The problem is that the assumption holds true only if all else remains constant, in particular consumption levels. But that is never the case. In fact, there is no empirical evidence that increased use of nuclear power has contributed to actually reducing a country’s carbon dioxide emissions. The best case study is Japan, a strongly pro-nuclear energy country. As Japanese nuclear chemist and winner of the 1997 Right Livelihood Award, Jinzaburo Takagi pointed out, from 1965 to 1995 Japan’s nuclear plant capacity went from zero to over 40,000 MW. During the same period, carbon dioxide emissions went up from about 400 million tonnes to about 1200 million tonnes.
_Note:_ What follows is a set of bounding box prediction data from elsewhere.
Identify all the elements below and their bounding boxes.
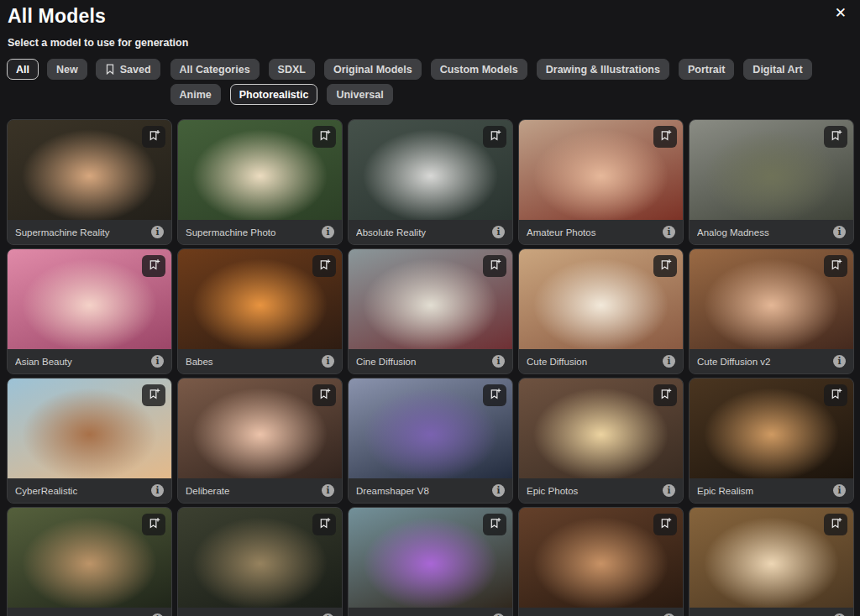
bookmark-add-button[interactable] (653, 255, 677, 277)
filter-chip-label: All Categories (180, 64, 250, 76)
filter-chip[interactable]: Drawing & Illustrations (537, 59, 669, 80)
model-card[interactable]: Perfect Deliberate i (689, 507, 854, 616)
bookmark-add-button[interactable] (142, 384, 165, 406)
model-name: Analog Madness (697, 227, 826, 238)
bookmark-add-button[interactable] (312, 126, 336, 148)
bookmark-add-button[interactable] (653, 514, 677, 535)
model-label-bar: Grainy Film i (178, 608, 342, 616)
model-card[interactable]: Cine Diffusion i (348, 248, 513, 374)
filter-chip-label: Anime (180, 89, 212, 101)
bookmark-add-button[interactable] (824, 384, 847, 406)
model-card[interactable]: Majestic Realism i (518, 507, 684, 616)
model-thumbnail (178, 249, 342, 349)
filter-chip[interactable]: Saved (96, 59, 160, 80)
bookmark-add-button[interactable] (312, 514, 336, 535)
filter-chip-label: All (16, 64, 29, 76)
filter-chip[interactable]: Custom Models (431, 59, 527, 80)
model-thumbnail (349, 249, 512, 349)
model-card[interactable]: Absolute Reality i (348, 119, 513, 245)
info-icon[interactable]: i (322, 355, 334, 368)
filter-chip[interactable]: SDXL (269, 59, 315, 80)
bookmark-plus-icon (318, 258, 331, 274)
model-card[interactable]: CyberRealistic i (7, 378, 172, 504)
filter-chip-label: Original Models (333, 64, 412, 76)
model-name: Epic Photos (527, 486, 656, 496)
info-icon[interactable]: i (492, 226, 505, 238)
bookmark-add-button[interactable] (824, 514, 847, 535)
model-card[interactable]: Flux Reality i (7, 507, 172, 616)
model-name: Cute Diffusion (527, 357, 656, 367)
model-name: Cute Diffusion v2 (697, 357, 826, 367)
model-card[interactable]: Cute Diffusion v2 i (689, 248, 854, 374)
info-icon[interactable]: i (833, 226, 846, 238)
model-label-bar: Cute Diffusion i (519, 349, 683, 373)
bookmark-plus-icon (489, 388, 501, 403)
model-name: Cine Diffusion (356, 357, 485, 367)
filter-chip[interactable]: All (7, 59, 39, 80)
model-name: Supermachine Reality (15, 227, 144, 238)
bookmark-add-button[interactable] (483, 126, 506, 148)
info-icon[interactable]: i (663, 484, 675, 497)
filter-chip[interactable]: Universal (327, 84, 392, 105)
bookmark-add-button[interactable] (142, 255, 165, 277)
bookmark-add-button[interactable] (312, 255, 336, 277)
info-icon[interactable]: i (833, 355, 846, 368)
model-label-bar: Epic Realism i (690, 478, 853, 503)
model-card[interactable]: Juggernaut Reborn i (348, 507, 513, 616)
bookmark-add-button[interactable] (312, 384, 336, 406)
filter-chip[interactable]: New (47, 59, 87, 80)
model-card[interactable]: Asian Beauty i (7, 248, 172, 374)
info-icon[interactable]: i (151, 355, 164, 368)
bookmark-add-button[interactable] (142, 514, 165, 535)
filter-chip-label: SDXL (278, 64, 306, 76)
model-card[interactable]: Supermachine Reality i (7, 119, 172, 245)
model-label-bar: Epic Photos i (519, 478, 683, 503)
info-icon[interactable]: i (322, 484, 334, 497)
bookmark-add-button[interactable] (483, 255, 506, 277)
bookmark-add-button[interactable] (824, 126, 847, 148)
info-icon[interactable]: i (492, 355, 505, 368)
bookmark-add-button[interactable] (483, 384, 506, 406)
page-title: All Models (8, 5, 852, 28)
model-thumbnail (690, 120, 853, 220)
bookmark-plus-icon (318, 129, 331, 144)
filter-chip[interactable]: Digital Art (743, 59, 811, 80)
model-card[interactable]: Grainy Film i (177, 507, 343, 616)
bookmark-add-button[interactable] (653, 126, 677, 148)
bookmark-plus-icon (489, 129, 501, 144)
bookmark-add-button[interactable] (824, 255, 847, 277)
bookmark-plus-icon (830, 129, 842, 144)
model-card[interactable]: Dreamshaper V8 i (348, 378, 513, 504)
model-card[interactable]: Babes i (177, 248, 343, 374)
info-icon[interactable]: i (833, 484, 846, 497)
info-icon[interactable]: i (151, 226, 164, 238)
model-label-bar: CyberRealistic i (8, 478, 171, 503)
bookmark-add-button[interactable] (483, 514, 506, 535)
bookmark-add-button[interactable] (653, 384, 677, 406)
model-label-bar: Amateur Photos i (519, 220, 683, 244)
model-label-bar: Analog Madness i (690, 220, 853, 244)
filter-chip[interactable]: Original Models (324, 59, 422, 80)
filter-chip[interactable]: Photorealistic (230, 84, 318, 105)
info-icon[interactable]: i (663, 226, 675, 238)
model-card[interactable]: Epic Realism i (689, 378, 854, 504)
filter-chip[interactable]: Anime (170, 84, 221, 105)
info-icon[interactable]: i (322, 226, 334, 238)
model-card[interactable]: Epic Photos i (518, 378, 684, 504)
info-icon[interactable]: i (663, 355, 675, 368)
model-thumbnail (178, 378, 342, 478)
info-icon[interactable]: i (151, 484, 164, 497)
model-thumbnail (178, 508, 342, 608)
model-card[interactable]: Cute Diffusion i (518, 248, 684, 374)
model-thumbnail (8, 378, 171, 478)
model-card[interactable]: Amateur Photos i (518, 119, 684, 245)
close-button[interactable]: ✕ (831, 3, 850, 23)
model-card[interactable]: Deliberate i (177, 378, 343, 504)
filter-chip[interactable]: Portrait (679, 59, 734, 80)
info-icon[interactable]: i (492, 484, 505, 497)
model-thumbnail (519, 378, 683, 478)
model-card[interactable]: Supermachine Photo i (177, 119, 343, 245)
filter-chip[interactable]: All Categories (170, 59, 260, 80)
model-card[interactable]: Analog Madness i (689, 119, 854, 245)
bookmark-add-button[interactable] (142, 126, 165, 148)
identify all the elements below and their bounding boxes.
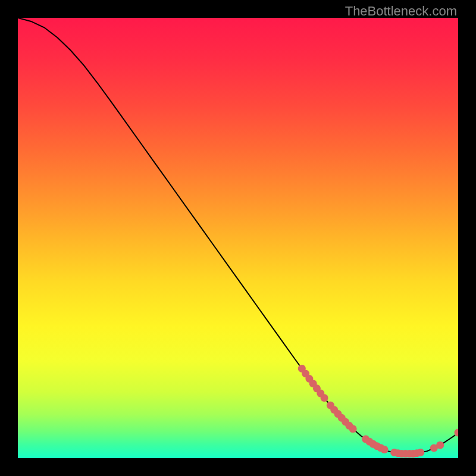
data-dot [436,441,444,449]
chart-background [18,18,458,458]
data-dot [416,449,424,456]
data-dot [321,394,328,402]
data-dot [349,425,357,433]
chart-container [18,18,458,458]
data-dot [381,446,389,453]
chart-svg [18,18,458,458]
watermark-text: TheBottleneck.com [345,4,457,19]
There are two reasons why increased use of nuclear power does not necessarily lower carbon emissions. First, nuclear energy is best suited only to produce baseload electricity. That only constitutes a fraction of all sources of carbon emissions. Other sectors of the economy where carbon dioxide and other greenhouse gases are emitted, such as transportation, cannot be operated using electricity from nuclear reactors. This situation is unlikely to change anytime in the near future.

A second and more fundamental reason is provided by John Byrnes of the University of Delaware’s Centre for Energy and Environmental Policy, who observed that nuclear technology is an expensive source of energy service and can only be economically viable in a society that relies on increasing levels of energy use. Nuclear power tends to require and promote a supply-oriented energy policy and an energy-intensive pattern of development.

The high cost of nuclear power also means that any potential decreases in carbon emissions due to its adoption are expensive, certainly higher than energy efficiency improvements as well as other means to lower emissions from thermal power plants.

One other argument advanced by some of these so-called environmentalists is that nuclear power is just an interim solution while better solutions are worked out. The idea is wholly at odds with the history of nuclear establishments around the world and completely underestimates the remarkable capabilities of powerful institutions to find resources for continuing existence and growth. Once such institutions are established, they will find ways to ensure that they are not disempowered.

For nuclear power to make a significant dent in global warming, nuclear capacity must grow manifold (ten-plus). The notion that nuclear power can increase manifold from current levels and then be phased out is wishful thinking, to say the least. Such a projection also completely ignores existing realities – uncompetitive costs, safety concerns, the unresolved problem of radioactive waste, and the link to the bomb – that come in the way of any significant expansion of nuclear power.

Global warming is a serious issue. Providing ill-thought out answers is no way to address such a grave problem.